Best First Date | Caffeine Stroke Division: July 20, 2013

I wrote to Sarikka because she 1) had a dog, 2) had a Robert Heinlein quote in her profile, and 3) was cute. In our first communication I immediately established that I 1) also had a dog, 2) knew who Robert Heinlein was, and 3) was fucking adorable.

We met at Blacksmith in Montrose, which is a coffee shop. I had already had 3/4 of a pot of coffee that morning and I drink quickly when I'm nervous. When she arrived (90 seconds late, let history record) I thought my heart was going to explode. I think because she was so pretty. But also because I was wired like a long-haul truck driver at 3am.

We talked at the coffee shop. We walked across the street to a book store and talked some more. "You must have stuff you need to get to," I suggested, not because I wasn't enjoying myself, but more because my caffeine rush was quickly transforming into a panic attack. "Nope," she said. "You should get your dog and we'll go to the dog park."

So we did that. And then we had dinner. We went to a dog-friendly restaurant so Sam and Zephyr got to come with us. It was fun. My heart didn't explode.

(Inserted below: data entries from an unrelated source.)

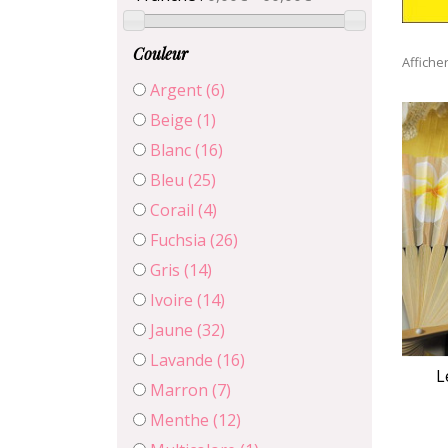
Couleur
Affiche
Argent
(6)
Beige
(1)
Blanc
(16)
Bleu
(25)
Corail
(4)
Fuchsia
(26)
Gris
(14)
Ivoire
(14)
Jaune
(32)
Lavande
(16)
L
Marron
(7)
Menthe
(12)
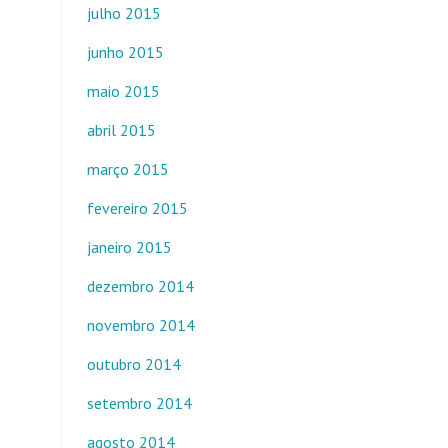
julho 2015
junho 2015
maio 2015
abril 2015
março 2015
fevereiro 2015
janeiro 2015
dezembro 2014
novembro 2014
outubro 2014
setembro 2014
agosto 2014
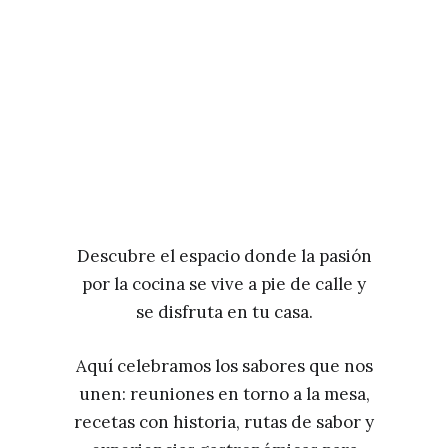
Descubre el espacio donde la pasión
por la cocina se vive a pie de calle y
se disfruta en tu casa.
Aquí celebramos los sabores que nos
unen: reuniones en torno a la mesa,
recetas con historia, rutas de sabor y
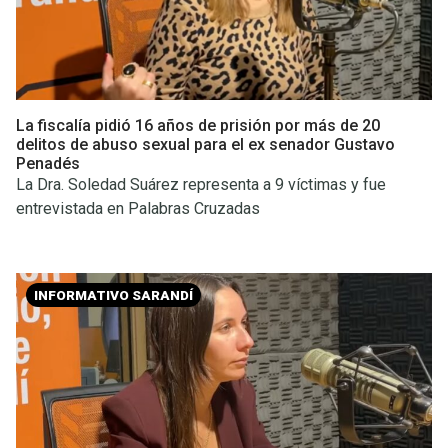
La fiscalía pidió 16 años de prisión por más de 20
delitos de abuso sexual para el ex senador Gustavo
Penadés
La Dra. Soledad Suárez representa a 9 víctimas y fue
entrevistada en Palabras Cruzadas
INFORMATIVO SARANDÍ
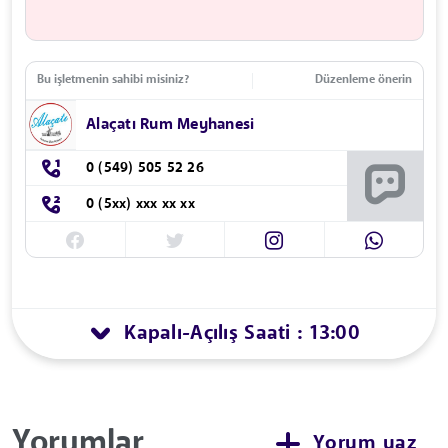
Bu işletmenin sahibi misiniz?
Düzenleme önerin
Alaçatı Rum Meyhanesi
0 (549) 505 52 26
0 (5xx) xxx xx xx
Kapalı
Açılış Saati : 13:00
-
Yorumlar
Yorum yaz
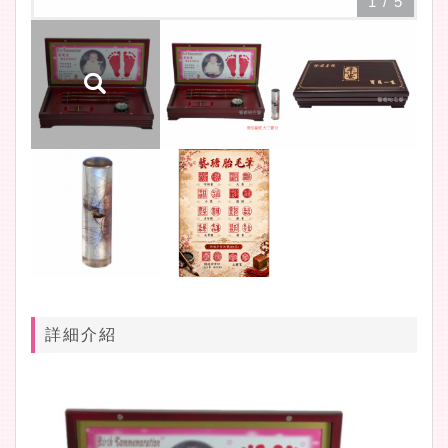
1
/
5
詳細介紹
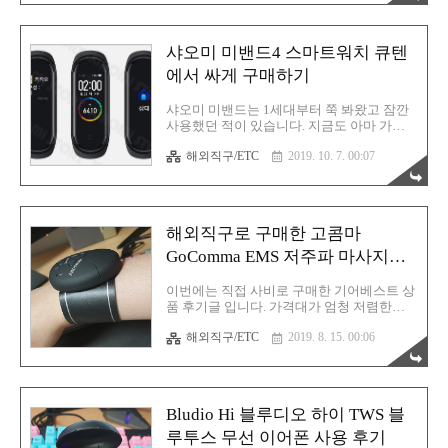
하게 쓰이고 있습니다. I..
분들이 많으실 거라고 생각합니다. 아마 이
제품을 보시면 "어억?! 이런 제품이...!!!" 하고
유레카를 외치실지도 모르겠습니다. (농담)
샤오미 미밴드4 스마트워치 큐텐
이 페이지는 꾸준히 업데이트 될 예정 입니
다. 제품이란게 늘 새로 생기고 사라지는게
에서 싸게 구매하기
일상인데다 점차 그 주기도 짧아지고 있기
때문에 아마 자주 업데이트가 되지 않을까
샤오미 미밴드는 1세대부터 쭉 봐왔고 잠깐
싶습니다. 그러니 관심 있으신 분들은 이 페
사용했던 적이 있습니다. 지금도 아마 가지
이지를 즐겨찾기(북마크) 해두시고 이따금씩
고 있을텐데... (어디다 뒀더라) 먼지가 수북
심심하실때마다 한번씩 들러주시면 도움이
해외직구/ETC
2019. 10. 7. 00:07
하게 쌓여만 가고 있겠지요. 평소 윈도우 쇼
될 것입니다. 아 진짜 만수르처럼 돈만 많으
핑을 즐기기 때문에 샤오미 미밴드4 소식은
면 아무 고민없이 마구 장바구니..
쉽게 접할 수 있었습니다. 현재 한글 패치가
완료가 된 제품으로 저렴하게 판매가 되는
사이트가 있군요. 큐텐입니다. 큐텐에서 샤
해외직구로 구매한 고콤마
오미 미밴드4 한글 패치 상품을 싸게 사자!개
인적으로 이제 더 이상 대륙의 실수라는 이
GoComma EMS 저주파 마사지기
런 키워드는 안 썼으면 좋겠어요. 생각해보
사용 후기
세요. 실수겠습니까? 샤오미가 작정하고 만
이번에는 직접 사비로 구매한 기어베스트 상
든거죠. 실수니 뭐니 이런 마케팅 용어는 이
품 후기글 입니다. 가격대가 엄청 저렴한
제 한 물 갔으니까 저는 앞으로 사용하지 않
EMS 저주파 마사지기 입니다. 국내에서는
을 것 입니다. 이건 1세대를 시작으로 3세대
해외직구/ETC
2019. 8. 15. 00:06
운동선수를 모델로 마케팅을 많이 하는 제품
를 거쳐 사용자들이 어떤 기능을 가장 선호
으로 근육을 키우는데 도움을 주는 마사지기
하는지 파악하고 제대로 만든 ..
라는 설명을 담고 있습니다. 하지만 저는 근
육 증강의 목적으로 구매를 하지 않고, 근육
마사지를 목적으로 구매했습니다. 요즘은 손
Bludio Hi 블루디오 하이 TWS 블
목이 뻐근할때가 종종 있어서 실제로 이런
저주파 마사지기를 사용해서 손목의 뻐근함
루투스 무선 이어폰 사용 후기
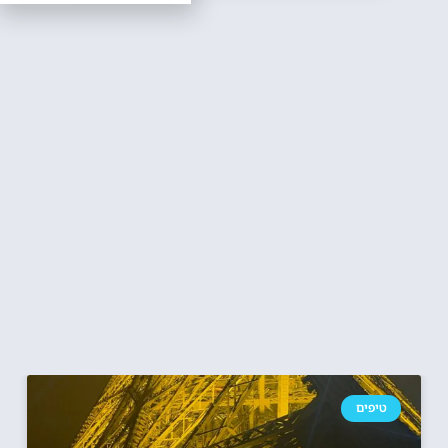
טיפים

That's probably a good sign.

Best Pretzels | Nothing Else About What Happens Here is Worth Anything Division: Minute Maid Park

Do to a sheer stroke of attendance, I scored a solid number of free tickets to Astros games this year. If you're unfamiliar, the Astros are a local beer league team that someone mistakenly scheduled against actual professional teams this past year.

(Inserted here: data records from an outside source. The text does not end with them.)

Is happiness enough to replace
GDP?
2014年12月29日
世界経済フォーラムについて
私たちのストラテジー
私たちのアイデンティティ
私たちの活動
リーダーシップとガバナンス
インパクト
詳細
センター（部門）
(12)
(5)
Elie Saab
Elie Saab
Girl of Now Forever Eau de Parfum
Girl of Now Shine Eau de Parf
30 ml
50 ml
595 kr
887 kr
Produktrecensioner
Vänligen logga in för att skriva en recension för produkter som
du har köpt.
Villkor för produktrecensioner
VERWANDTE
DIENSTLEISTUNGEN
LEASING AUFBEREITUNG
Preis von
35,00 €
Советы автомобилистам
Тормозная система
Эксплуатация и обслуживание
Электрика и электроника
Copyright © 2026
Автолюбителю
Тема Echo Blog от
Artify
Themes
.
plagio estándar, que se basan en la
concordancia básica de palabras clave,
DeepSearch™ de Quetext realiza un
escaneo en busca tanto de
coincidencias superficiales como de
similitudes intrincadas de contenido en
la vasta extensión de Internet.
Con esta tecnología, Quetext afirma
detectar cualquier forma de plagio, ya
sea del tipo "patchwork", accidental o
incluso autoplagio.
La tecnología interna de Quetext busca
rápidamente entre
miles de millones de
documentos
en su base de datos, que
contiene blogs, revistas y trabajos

They have ample seating and their pretzels are adequate.

Best Music | No One Asked My Opinion Division:

Modern Vampires of the City by Vampire Weekend was the best album that came out this year.

"I Appear Missing" by Queens of the Stone Age was the best song.

That's all I have to say about that.

Best Movie | Actually Came Out This Year Division: Frances Ha

Listen, 12 Years a Slave was excellent. And all those other important movies...the ones I didn't see? I'm sure they were awesome, too. But Frances Ha was the best. I can't state that emphatically enough. AND it's on Netflix Streaming RIGHT. FUCKING. NOW. So watch it.

Best Movie | So Much Better Than I Ever Would have Guessed Division: Dredd

Came out last year, but as previously stated, I am the Sarlacc of Media...I digest this shit SLOWLY. And it sounds stupid. But it isn't. Seriously. Dredd (which was called Dredd 3D when it was in theaters) is the most shockingly enjoyable movie I've seen in forever. It's smart, it's straightforward, it doesn't take itself too seriously, and it hums along. I would like another please.

Jack Leso ain't take none of this nonsense

Best Red Light, Green Conductor | I Do What I Want Division: Jack Leso

Red light! Green Light! Red ligh-Green LiRED LGREEEEEN LIGHT!!!

Red light.

Best Book | Self Congratulatory Division: The Egg Catcher

Serious - anyone can publish their own book these days. Eh-nee-one.

That said, mine is the best. So buy it. Read it. And then leave a review on the product page so people won't think it's one of those weird pervert books that just sits there in the corner all by itself, laughing at it's own jokes and trying to decide if it wants grilled cheese or elbow macaroni for dinner.